Clearly, the Australian regions need more population growth and the major cities less. An Australian mega-region provides this, together with superior economic performance and lower cost of infrastructure.
One definition of mega-region is a spatial and structural outcome of urban expansion, exploitation of comparative advantage and increasing international interaction. Another is a large network of metropolitan regions that share several or all the following: environment systems and topology, infrastructure systems, economic linkages, settlement and land-use patterns and common culture. Further, a distribution of a broader range of economic activity across a network of neighbouring separate cities than any one metropolis could hope to encompass. This allows firms located in the mega-region to capture a larger share of global value chains (business) than any individual city. Connecting the mega-region by High Speed Rail (HSR) and shared identity are the keys.

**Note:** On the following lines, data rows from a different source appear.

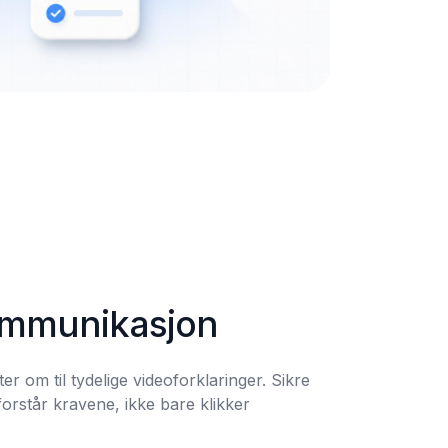
ommunikasjon
r om til tydelige videoforklaringer. Sikre 
forstår kravene, ikke bare klikker 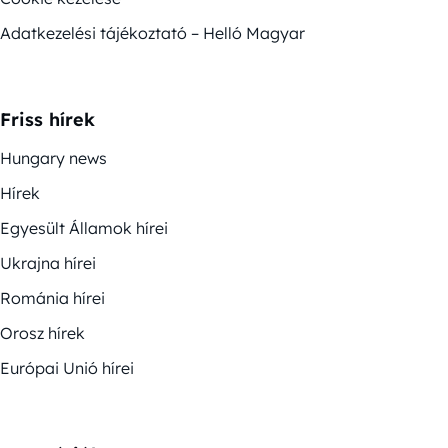
Adatkezelési tájékoztató – Helló Magyar
Friss hírek
Hungary news
Hírek
Egyesült Államok hírei
Ukrajna hírei
Románia hírei
Orosz hírek
Európai Unió hírei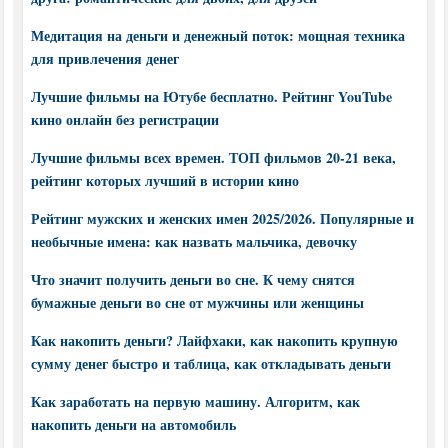
Медитация на деньги и денежный поток: мощная техника
для привлечения денег
Лучшие фильмы на Ютубе бесплатно. Рейтинг YouTube
кино онлайн без регистрации
Лучшие фильмы всех времен. ТОП фильмов 20-21 века,
рейтинг которых лучший в истории кино
Рейтинг мужских и женских имен 2025/2026. Популярные и
необычные имена: как назвать мальчика, девочку
Что значит получить деньги во сне. К чему снятся
бумажные деньги во сне от мужчины или женщины
Как накопить деньги? Лайфхаки, как накопить крупную
сумму денег быстро и таблица, как откладывать деньги
Как заработать на первую машину. Алгоритм, как
накопить деньги на автомобиль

It has been noted that there are 40 mega-regions in the world which contribute 2/3 of global economic output, 90% of global innovation but only cover 18% of world population.
The key ingredients of a mega-region are:
1 Two or more growing metropolitan areas
2 A rapidly growing in-between zone
3 Multiple transport connections
4 Complementary growth patterns
5 A diversified regional economy
6 HSR connecting a diverse but shared workforce
Benefits of a mega-region are:
1 More diversified, less prone to down-turn; more robust
2 Businesses have access to more customers, partners and suppliers
3 Workers gain a wide range of job opportunities
4 Residents gain access to more entertainment, shops and recreation
5 People have access to a deeper housing market and range of prices
6 Maximum agglomeration for innovation
Key factors for success are:
1 Build new large regional cities attractive to settlers that generate greater innovation
2 Build one uniform HSR system connecting all new cities and major cities in the mega-region based
on leading Japanese technology and finance
3 Grow the Australian dominant global niche industry (e.g. CSL and Resmed)
4 Leadership ensures all pull together
5 Establish the mega-region before the next economic crisis when finance for it evaporates
McKinsey Global Institute noted that China and India are consciously creating new mega-regions while American and European mega-regions are created by sprawl. Australian cities are sprawling enough. Conscious creation is a more attractive and productive approach.
It is envisaged that the mega-region would have six new regional cities of 1-3million people on the HSR line, two on either side of Melbourne, Sydney and Brisbane. They would be within about 100-200km and commuting would take on average 30 minutes to the next new city CBD and to the nearest major city CBD. As a new city reaches 3m, another new city of 1-3m would be established on the HSR line. The mega-region would accommodate a very large growing population.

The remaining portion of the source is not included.